Stored dataset items
━━━━
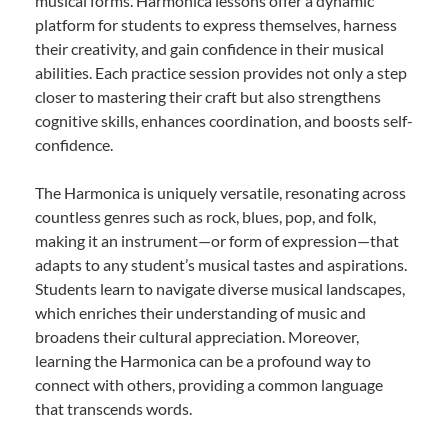
musical forms. Harmonica lessons offer a dynamic
platform for students to express themselves, harness
their creativity, and gain confidence in their musical
abilities. Each practice session provides not only a step
closer to mastering their craft but also strengthens
cognitive skills, enhances coordination, and boosts self-
confidence.
The Harmonica is uniquely versatile, resonating across
countless genres such as rock, blues, pop, and folk,
making it an instrument—or form of expression—that
adapts to any student’s musical tastes and aspirations.
Students learn to navigate diverse musical landscapes,
which enriches their understanding of music and
broadens their cultural appreciation. Moreover,
learning the Harmonica can be a profound way to
connect with others, providing a common language
that transcends words.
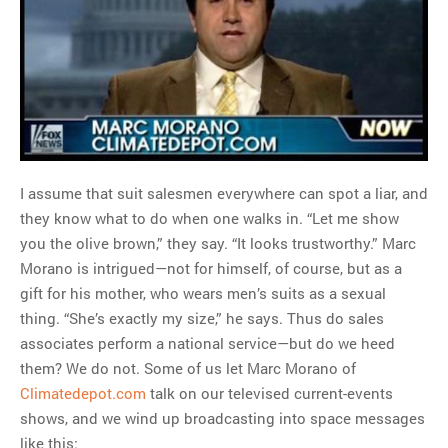
MOST POPULAR
Regarding the moth joke
Can we talk about this
Simpsons gag from 20 years
ago?
Tom Hitchner on refuting the
argument no one is making
I assume that suit salesmen everywhere can spot a liar, and
This misleading Fox News
they know what to do when one walks in. “Let me show
graph is fake
you the olive brown,” they say. “It looks trustworthy.” Marc
Close Reading: What Tiger
Morano is intrigued—not for himself, of course, but as a
Woods’s daughter looks
gift for his mother, who wears men’s suits as a sexual
like…
thing. “She’s exactly my size,” he says. Thus do sales
associates perform a national service—but do we heed
them? We do not. Some of us let Marc Morano of
Climatedepot.com
talk on our televised current-events
shows, and we wind up broadcasting into space messages
like this:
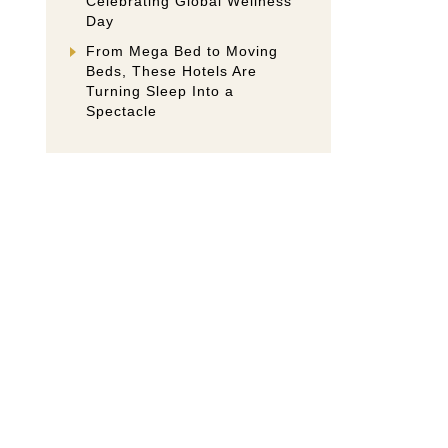
Celebrating Global Wellness
Day
From Mega Bed to Moving
Beds, These Hotels Are
Turning Sleep Into a
Spectacle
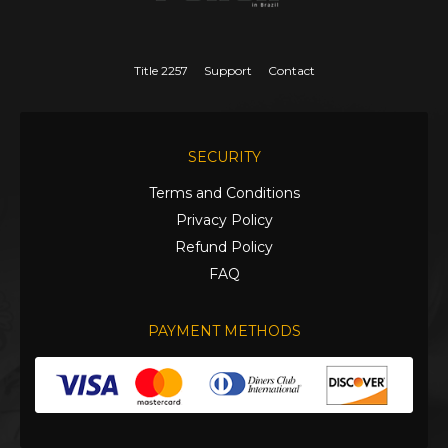
Title 2257
Support
Contact
SECURITY
Terms and Conditions
Privacy Policy
Refund Policy
FAQ
PAYMENT METHODS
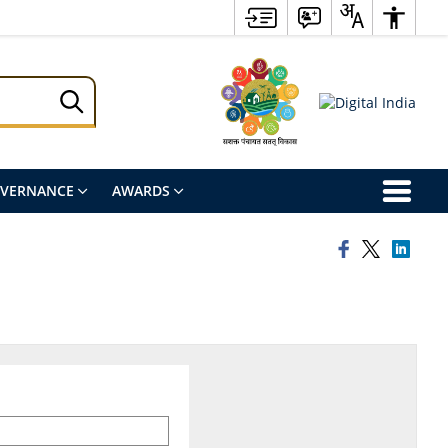
OVERNANCE
AWARDS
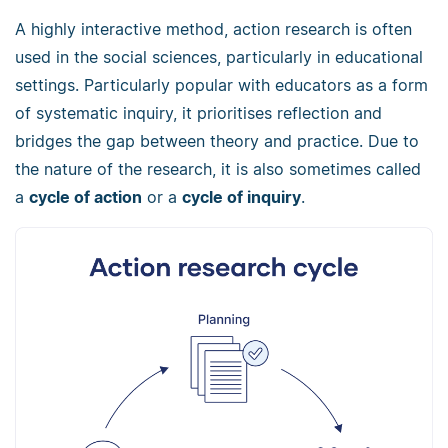
A highly interactive method, action research is often
used in the social sciences, particularly in educational
settings. Particularly popular with educators as a form
of systematic inquiry, it prioritises reflection and
bridges the gap between theory and practice. Due to
the nature of the research, it is also sometimes called
a
cycle of action
or a
cycle of inquiry
.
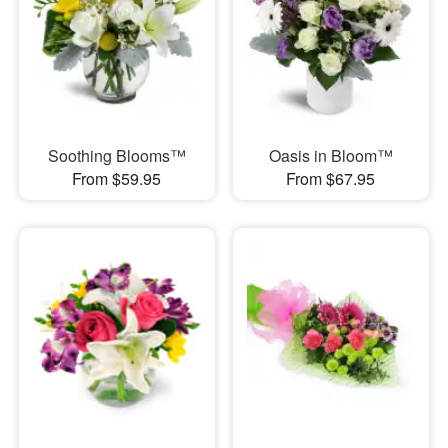
Soothing Blooms™
Oasis in Bloom™
From $59.95
From $67.95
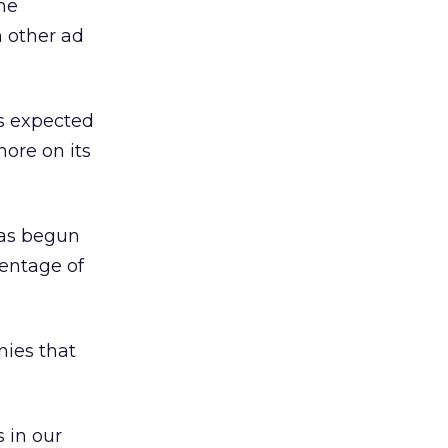
the
 other ad
s expected
more on its
has begun
centage of
nies that
 in our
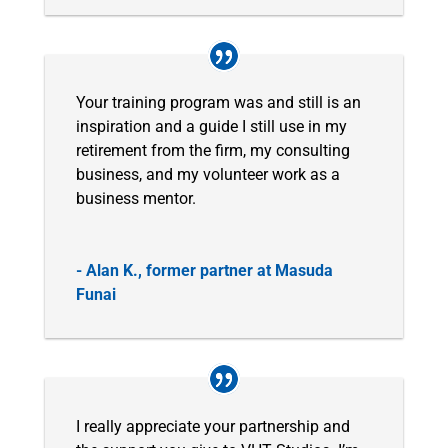
Your training program was and still is an
inspiration and a guide I still use in my
retirement from the firm, my consulting
business, and my volunteer work as a
business mentor.
- Alan K., former partner at Masuda
Funai
I really appreciate your partnership and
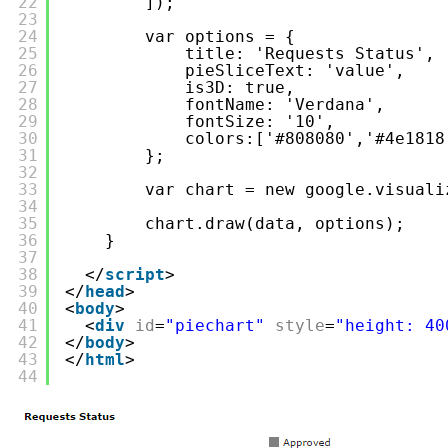
22
]);
23
24
var options = {
25
title: 'Requests Status',
26
pieSliceText: 'value',
27
is3D: true,
28
fontName: 'Verdana',
29
fontSize: '10',
30
colors:['#808080','#4e1818
31
};
32
33
var chart = new google.visuali
34
35
chart.draw(data, options);
36
}
37
38
</
script
>
39
</
head
>
40
<
body
>
41
<
div
id
=
"piechart"
style
=
"height: 40
42
</
body
>
43
</
html
>
44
━━━━
- **What this task involves**
Verbatim output of every entry above is required, though pictures are to be left out.

- **Response to this exercise**
musical forms. Harmonica lessons offer a dynamic
platform for students to express themselves, harness
their creativity, and gain confidence in their musical
abilities. Each practice session provides not only a step
closer to mastering their craft but also strengthens
cognitive skills, enhances coordination, and boosts self-
confidence.
The Harmonica is uniquely versatile, resonating across
countless genres such as rock, blues, pop, and folk,
making it an instrument—or form of expression—that
adapts to any student’s musical tastes and aspirations.
Students learn to navigate diverse musical landscapes,
which enriches their understanding of music and
broadens their cultural appreciation. Moreover,
learning the Harmonica can be a profound way to
connect with others, providing a common language
that transcends words.
MOST POPULAR
Regarding the moth joke
Can we talk about this
Simpsons gag from 20 years
ago?
Tom Hitchner on refuting the
argument no one is making
I assume that suit salesmen everywhere can spot a liar, and
This misleading Fox News
they know what to do when one walks in. “Let me show
graph is fake
you the olive brown,” they say. “It looks trustworthy.” Marc
Close Reading: What Tiger
Morano is intrigued—not for himself, of course, but as a
Woods’s daughter looks
gift for his mother, who wears men’s suits as a sexual
like…
thing. “She’s exactly my size,” he says. Thus do sales
associates perform a national service—but do we heed
them? We do not. Some of us let Marc Morano of
Climatedepot.com
talk on our televised current-events
shows, and we wind up broadcasting into space messages
like this:
Celebrating Global Wellness
Day
From Mega Bed to Moving
Beds, These Hotels Are
Turning Sleep Into a
Spectacle
Title 2257
Support
Contact
SECURITY
Terms and Conditions
Privacy Policy
Refund Policy
FAQ
PAYMENT METHODS
OVERNANCE
AWARDS
A highly interactive method, action research is often
used in the social sciences, particularly in educational
settings. Particularly popular with educators as a form
of systematic inquiry, it prioritises reflection and
bridges the gap between theory and practice. Due to
the nature of the research, it is also sometimes called
a
cycle of action
or a
cycle of inquiry
.
Soothing Blooms™
Oasis in Bloom™
From $59.95
From $67.95
the
 other ad
s expected
more on its
has begun
centage of
nies that
 in our
Your training program was and still is an
inspiration and a guide I still use in my
retirement from the firm, my consulting
business, and my volunteer work as a
business mentor.
- Alan K., former partner at Masuda
Funai
I really appreciate your partnership and
22
]);
23
24
var options = {
25
title: 'Requests Status',
26
pieSliceText: 'value',
27
is3D: true,
28
fontName: 'Verdana',
29
fontSize: '10',
30
colors:['#808080','#4e1818
31
};
32
33
var chart = new google.visuali
34
35
chart.draw(data, options);
36
}
37
38
</
script
>
39
</
head
>
40
<
body
>
41
<
div
id
=
"piechart"
style
=
"height: 40
42
</
body
>
43
</
html
>
44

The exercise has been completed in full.